A total of 130 countries have mutually agreed on a global agreement of tax reform, ensuring that multinationals have to pay their fair share wherever they are operating. Some E.U. states refused to sign up. Once the deal is implemented, many global companies, including tech giants such as Google, Amazon, Facebook, and Apple, would be taxed at a fair rate of at least 15 percent, the Organization for Economic Co-operation and Development (OECD) said in a statement. The new tax regime will be beneficial to the services and goods, and it will also help to grow financial services and business very rapidly. This will add around USD 150 billion to government coffers globally once it becomes operative. According to the OECD, it hoped that it would be implemented by 2023. The new framework updates many key elements of the century-old international tax system which is considered no longer fit for the modern digital economy.

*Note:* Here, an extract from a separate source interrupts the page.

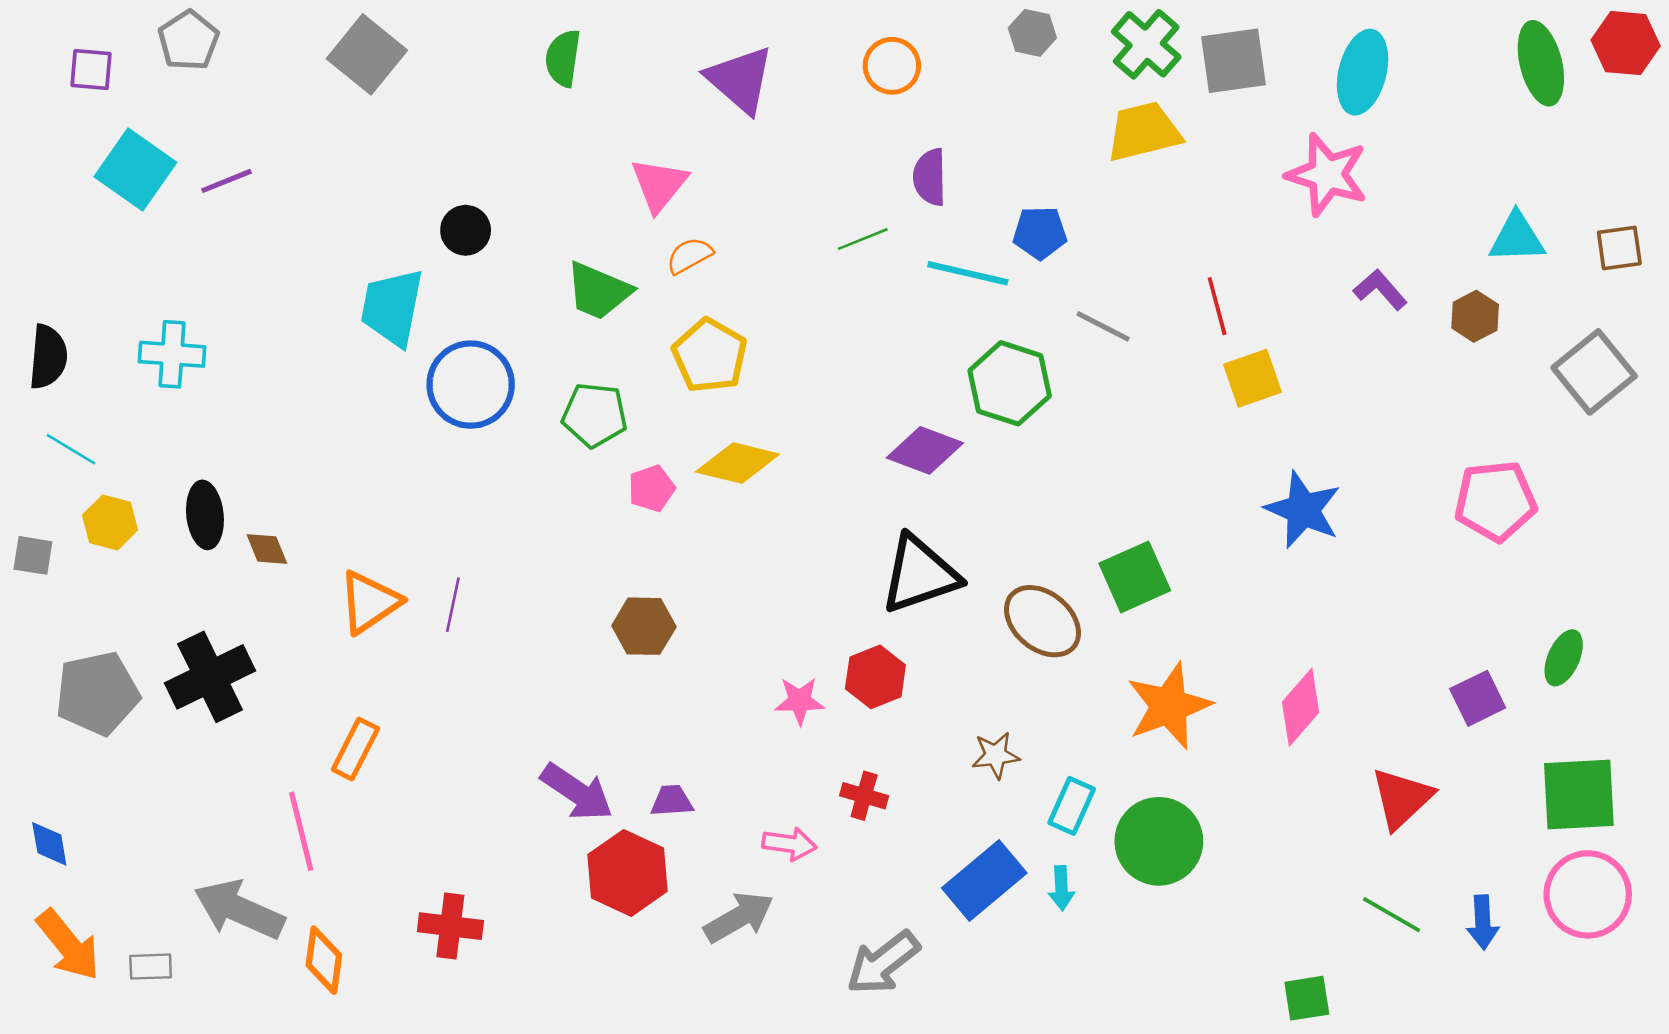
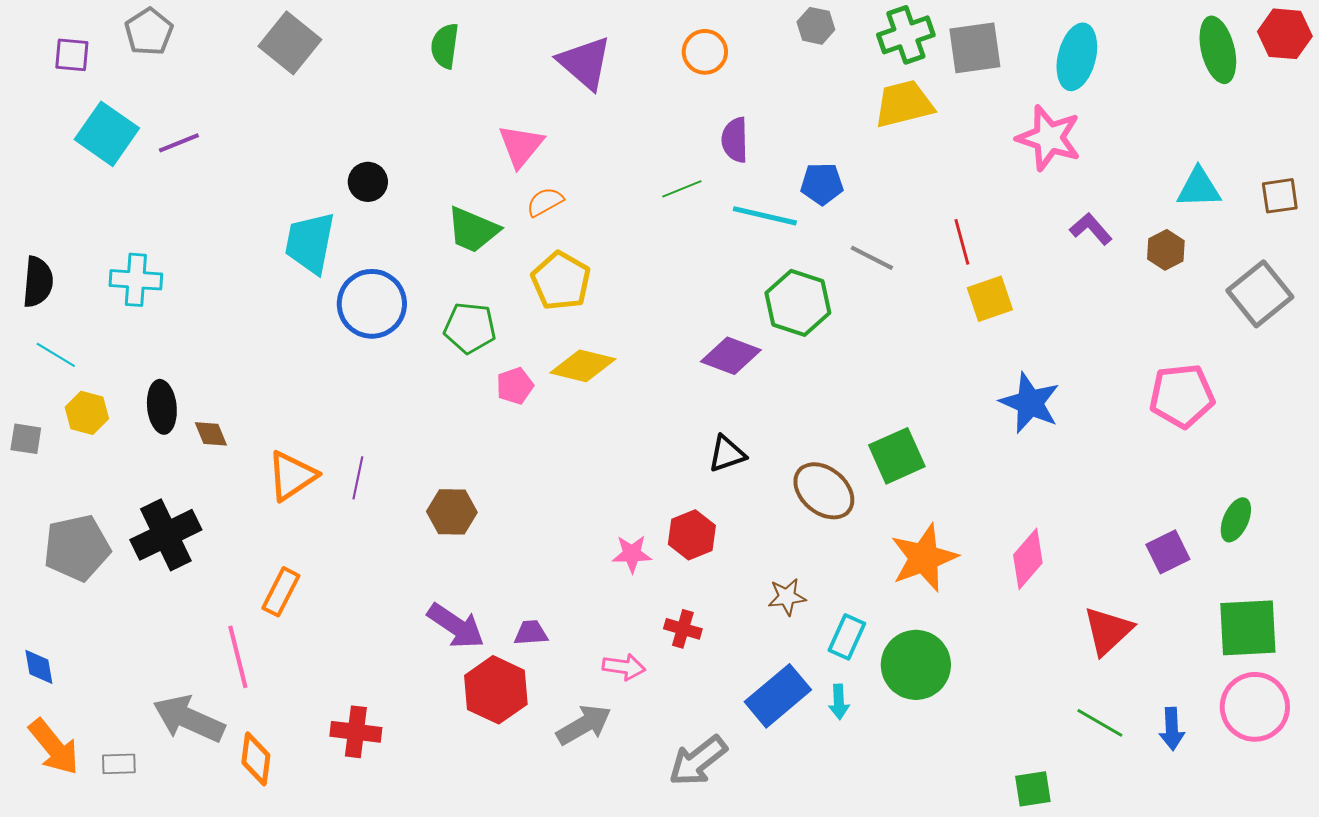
green cross: (1146, 44) -> (906, 35), turned 30
black triangle: (920, 574) -> (727, 454), size x0.6
brown hexagon: (644, 626) -> (452, 512), moved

The formal deal follows the approval of the G-7 group of wealthy nations last month, and negotiations will now move to a meeting of the G-20 group of developed and emerging countries on July 9-10 in Venice, Italy. The U.S. president Joe Biden said that the latest deal takes the U.S. amazingly at a striking distance from a comprehensive global deal to stop the race to the bottom in corporate taxes. Germany, who is another promoter of the tax reform, praised it as a “colossal step towards tax justice,” while France called it the most important tax deal in the century. U.K. finance minister Rishi Sunak, whose country holds the G7 presidency, said, “The fact that 130 countries from around the world, including all of the G20, are now on board is another step in our reform mission global taxes in everyone’s interest. But the low-taxed EU countries Ireland and Hungary refused to sign the agreement reached under the OECD, the organization said, pointing to persistent divisions in global taxation. Both countries are part of a group of EU countries, including Luxembourg and Poland, which have relied on low tax rates to attract multinational companies and build their economies. Ireland, the E.U. home of tech giants Facebook, Google, and Apple, has a corporate tax rate of only 12.5 percent. Irish Treasury Secretary Paschal Donohoe warned that Ireland could lose 20 percent of its corporate income as a result of the new rules.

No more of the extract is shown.